Larry Abramson – “Das kleine Blumenbuch” (6.12.14 – 10.1.15)

Larry Abramson, Das kleine Blumenbuch - after Rudolf Koch (Akelei), 2014, oil and screen-print on newspaper, 56x37 cmLarry Abramson’s exhibition at Circle 1 (opening on December 6) is titled “Das kleine Blumenbuch,” after a book of botanical illustrations published by Insel Verlag, Leipzig, in 1933, with woodcuts of German wild flowers by Fritz Kredel, based upon drawings by Rudolf Koch. In the summer of 2014, following the end of the recent war with Gaza, Abramson collected the daily issues of the pro-government tabloid “Israel Today,” and in his studio defaced them with layers of oil paint. The colors he used for this act were based upon his mental memory of the “utopian” sky of his childhood in Jerusalem.

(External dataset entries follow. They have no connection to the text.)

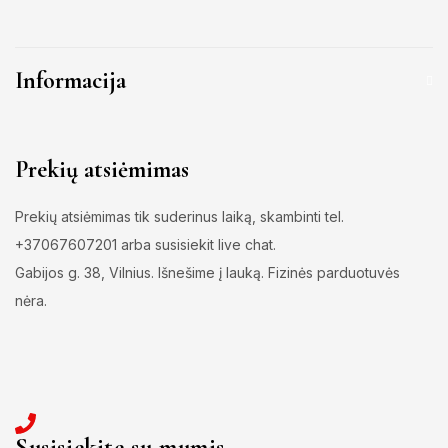
Informacija
Prekių atsiėmimas
Prekių atsiėmimas tik suderinus laiką, skambinti tel.
+37067607201 arba susisiekit live chat.
Gabijos g. 38, Vilnius. Išnešime į lauką. Fizinės parduotuvės
nėra.
Susisiekite su mumis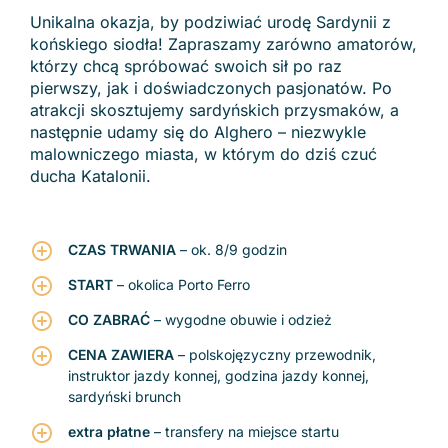
Unikalna okazja, by podziwiać urodę Sardynii z
końskiego siodła! Zapraszamy zarówno amatorów,
którzy chcą spróbować swoich sił po raz
pierwszy, jak i doświadczonych pasjonatów. Po
atrakcji skosztujemy sardyńskich przysmaków, a
następnie udamy się do Alghero – niezwykle
malowniczego miasta, w którym do dziś czuć
ducha Katalonii.
CZAS TRWANIA
– ok. 8/9 godzin
START
– okolica Porto Ferro
CO ZABRAĆ
– wygodne obuwie i odzież
CENA ZAWIERA
– polskojęzyczny przewodnik,
instruktor jazdy konnej, godzina jazdy konnej,
sardyński brunch
extra płatne
– transfery na miejsce startu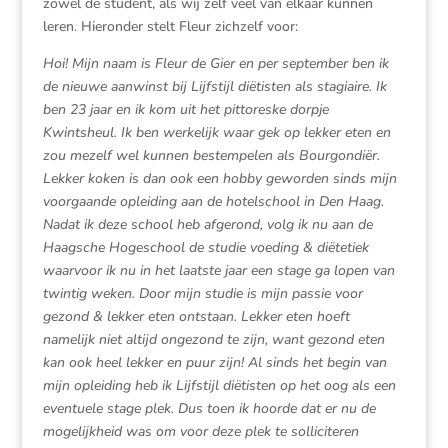
zowel de student, als wij zelf veel van elkaar kunnen
leren. Hieronder stelt Fleur zichzelf voor:
Hoi! Mijn naam is Fleur de Gier en per september ben ik
de nieuwe aanwinst bij Lijfstijl diëtisten als stagiaire. Ik
ben 23 jaar en ik kom uit het pittoreske dorpje
Kwintsheul. Ik ben werkelijk waar gek op lekker eten en
zou mezelf wel kunnen bestempelen als Bourgondiër.
Lekker koken is dan ook een hobby geworden sinds mijn
voorgaande opleiding aan de hotelschool in Den Haag.
Nadat ik deze school heb afgerond, volg ik nu aan de
Haagsche Hogeschool de studie voeding & diëtetiek
waarvoor ik nu in het laatste jaar een stage ga lopen van
twintig weken. Door mijn studie is mijn passie voor
gezond & lekker eten ontstaan. Lekker eten hoeft
namelijk niet altijd ongezond te zijn, want gezond eten
kan ook heel lekker en puur zijn! Al sinds het begin van
mijn opleiding heb ik Lijfstijl diëtisten op het oog als een
eventuele stage plek. Dus toen ik hoorde dat er nu de
mogelijkheid was om voor deze plek te solliciteren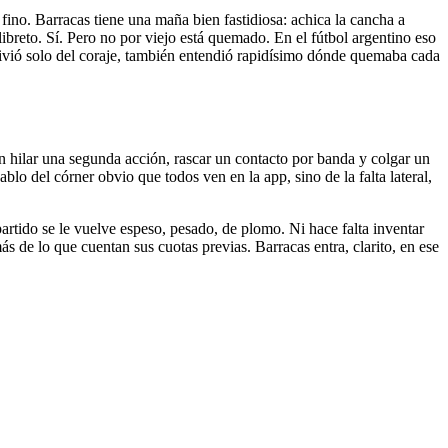
fino. Barracas tiene una maña bien fastidiosa: achica la cancha a
libreto. Sí. Pero no por viejo está quemado. En el fútbol argentino eso
ivió solo del coraje, también entendió rapidísimo dónde quemaba cada
con hilar una segunda acción, rascar un contacto por banda y colgar un
lo del córner obvio que todos ven en la app, sino de la falta lateral,
artido se le vuelve espeso, pesado, de plomo. Ni hace falta inventar
 de lo que cuentan sus cuotas previas. Barracas entra, clarito, en ese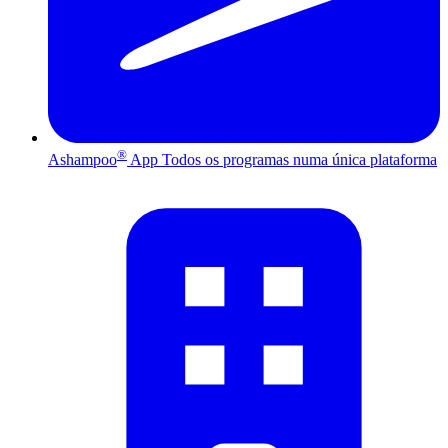
®
Ashampoo
App
Todos os programas numa única plataforma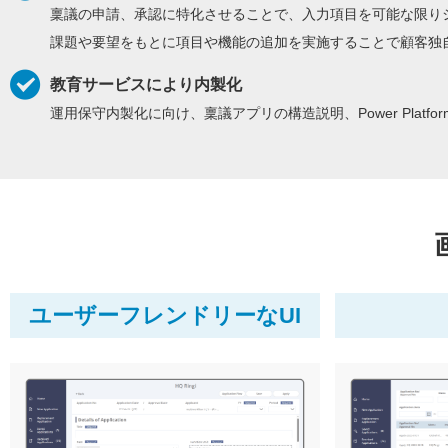
稟議の申請、承認に特化させることで、入力項目を可能な限りシ
課題や要望をもとに項目や機能の追加を実施することで顧客独
教育サービスにより内製化
運用保守内製化に向け、稟議アプリの構造説明、Power Plat
ユーザーフレンドリーなUI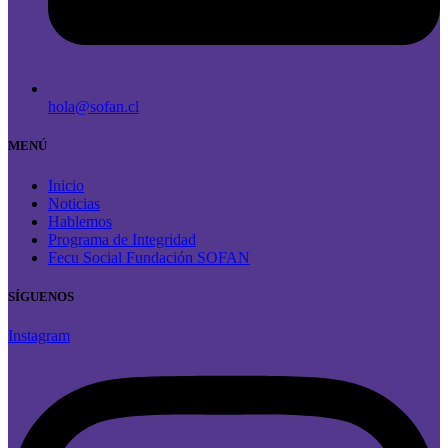
hola@sofan.cl
MENÚ
Inicio
Noticias
Hablemos
Programa de Integridad
Fecu Social Fundación SOFAN
SÍGUENOS
Instagram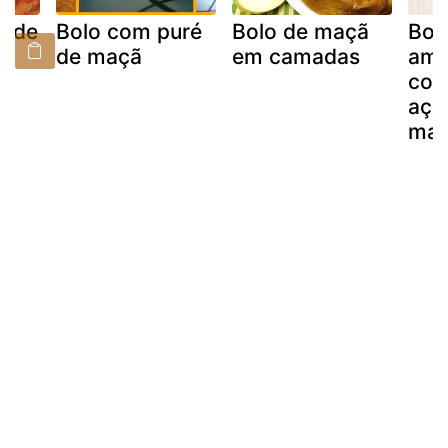
é de
Bolo com puré
Bolo de maçã
Bol
de maçã
em camadas
amê
cob
açu
ma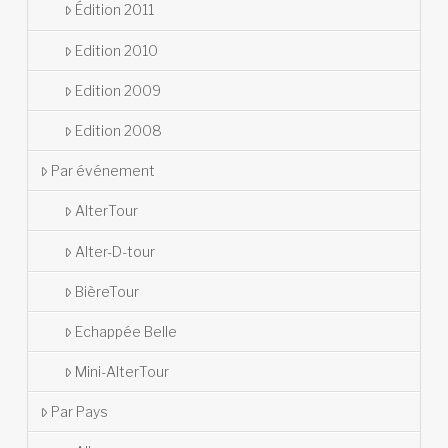
Édition 2011
Edition 2010
Edition 2009
Edition 2008
Par événement
AlterTour
Alter-D-tour
BièreTour
Echappée Belle
Mini-AlterTour
Par Pays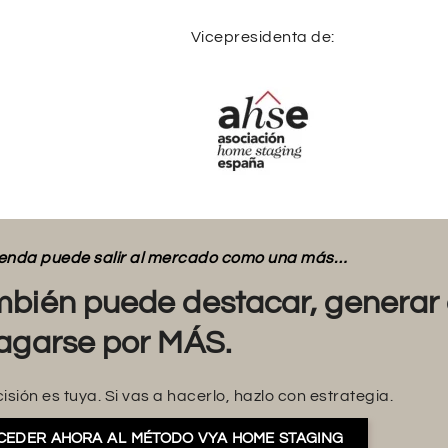
Vicepresidenta de:
vienda puede salir al mercado como una más…
bién puede destacar, generar 
agarse por MÁS.
isión es tuya. Si vas a hacerlo, hazlo con estrategia.
CEDER AHORA AL MÉTODO VYA HOME STAGING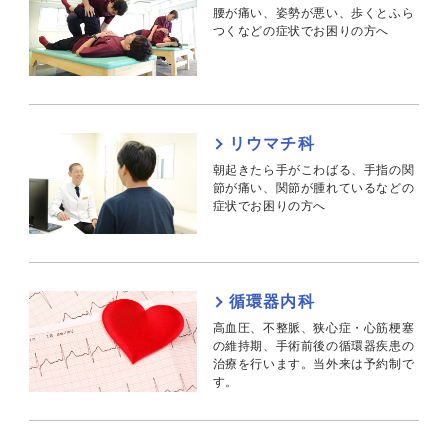
腰が痛い、姿勢が悪い、歩くとふら
つくなどの症状でお困りの方へ
リウマチ科
朝起きたら手がこわばる、手指の関
節が痛い、関節が腫れているなどの
症状でお困りの方へ
循環器内科
高血圧、不整脈、狭心症・心筋梗塞
の維持期、手術前後の循環器疾患の
治療を行います。当外来は予約制で
す。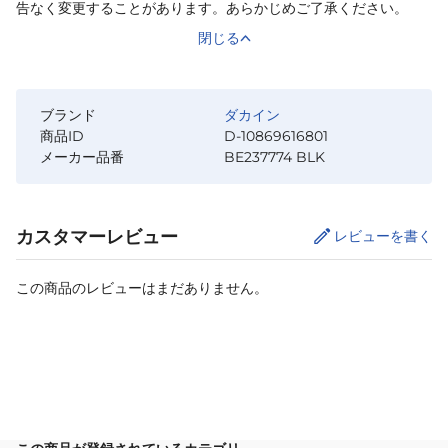
告なく変更することがあります。あらかじめご了承ください。
閉じる
ブランド
ダカイン
商品ID
D-10869616801
メーカー品番
BE237774 BLK
カスタマーレビュー
レビューを書く
この商品のレビューはまだありません。
カートに追加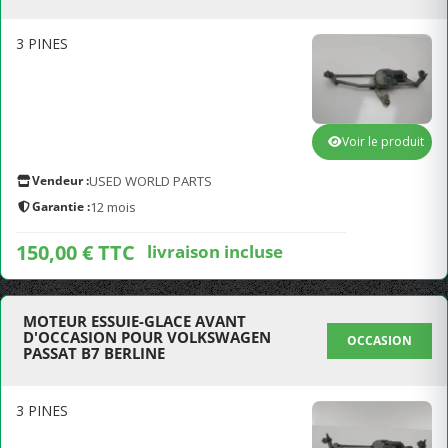
3 PINES
Voir le produit
Vendeur :
USED WORLD PARTS
Garantie :
12 mois
150,00 € TTC
livraison incluse
MOTEUR ESSUIE-GLACE AVANT
D'OCCASION POUR VOLKSWAGEN
OCCASION
PASSAT B7 BERLINE
3 PINES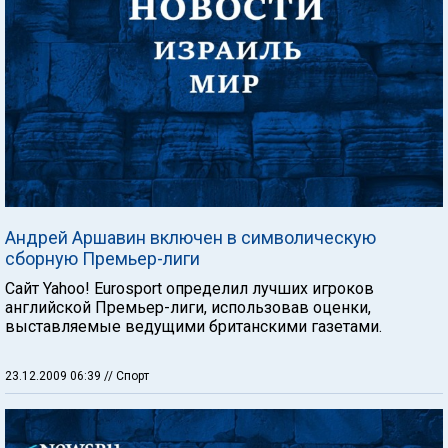
Андрей Аршавин включен в символическую
сборную Премьер-лиги
Сайт Yahoo! Eurosport определил лучших игроков
английской Премьер-лиги, использовав оценки,
выставляемые ведущими британскими газетами.
23.12.2009 06:39
// Спорт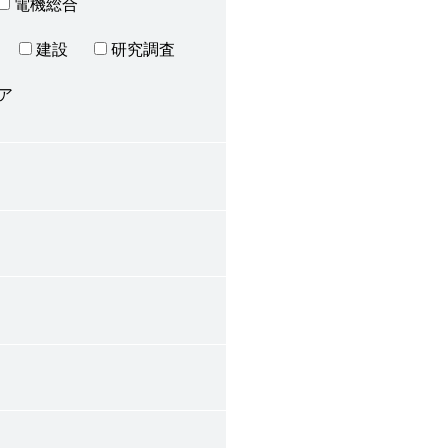
電機総合
建設
研究調査
ア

Larry Abramson, Das kleine Blumenbuch - after Rudolf Koch (Wiesenschaumkrant), 2014, oil and screen-print on newspaper, 56x37 cm

After completing 33 such acts of defacement, Abramson proceeded to enlarge 33 botanical illustrations from an original copy of “Das kleine Blumenbuch” he found in a used-book store, a book that most probably made its way to Palestine with the library of a German Jew who immigrated following the rise of Hitler in 1933. Abramson turned the enlarged illustrations into black silhouettes, which he then had screen-printed on top of the paint-covered newspapers. Each silhouette of wild flower was printed once on top of one newspaper, forming a cycle of 33 black German wild flowers over defaced Israeli daily newspapers.

 

Larry Abramson, Das kleine Blumenbuch - after Rudolf Koch (Heidekraut), 2014, oil and screen-print on newspaper, 56x37 cmIn his work Abramson has often investigated the status of “nature” as an ideological mechanism for the construction of national identity, placing the particular and personal experience in opposition to the generalized and codified cultural icon. His seminal exhibition “tsooba” (1995) placed the Israeli landscape under critical scrutiny, and had a lasting influence on the theory of Israeli art.

The troubling relationship between the German national movement and Zionist ideology is at the heart of Abramson’s “Das kleine Blumenbuch.”

 

Larry Abramson (b. 1954, South Africa, immigrated to Israel 1961) is a painter who has exhibited extensively in Israel and abroad, with exhibitions at the Bertha Urdang Gallery in New York in 1978 and 1980, the Venice Biennale in 1986, the Israel Museum in 1989, the Tel Aviv Museum of Art in 1993, the Hubertus Wunschik Gallery, Dusseldorf in 1994, the Kibbutz Art Gallery, Tel Aviv in 1995, the Haifa Museum in 2001, the Paule Anglim Gallery, San Francisco, in 2001 and 2003, and the Gordon Gallery, Tel Aviv in 2007, 2012 and 2013. A retrospective exhibition of his work was held at the Tel Aviv Museum of Art in 2010.

Among the awards he has received are the Kolliner Award (Israel Museum, 1979), the Jacques O’Hana Award (Tel Aviv Museum, 1991), the Minister of Culture and Education Award (1998) and the Pundik Prize for Israeli Art (2007, Tel Aviv Museum of Art).

His exhibition “tsooba” (Kibbutz Art Gallery, Tel Aviv, 1995) became the focus of a critical discourse around Israeli “scopic regimes” and in particular the role of abstraction as a mechanism of denial. His project “Mini-Israel” (Israel Museum, 2006, with 45 artists) offered an alternative utopian model of Israeli space, and his solo-exhibition, titled “1967” (Gordon Gallery, Tel Aviv, 2012) cast a critical and elegiac eye toward the consequences of the Six Day War.

Over the past 25 years he has participated in many exhibitions and other projects in support of peaceful and equal coexistence between Israelis and Palestinians. He was a founding member of Artists Without Walls, a group of Israeli and Palestinian artists against the occupation. In 2007 he initiated “Desert Generation”, an Israeli-Palestinian protest exhibition marking 40 years of occupation (Artists’ House, Jerusalem, Kibbutz Art Gallery, Tel Aviv, Meneer de Wit Gallery, Amsterdam, Metropolitan University Gallery, Manchester).

He was Chairman of the Bezalel Academy’s Fine Art department between 1992-1999, where in 1996 he founded and directed the Bezalel Program for Young Artists, a post-graduate program which soon became the first Master of Fine Art course in Israel.

Larry Abramson was guest lecturer at the San Francisco Art Institute and HAW in Hamburg, and is currently Professor of Art at the Multidisciplinary Art Department at Shenkar College, Ramat Gan, where he is head of the department (since 2013).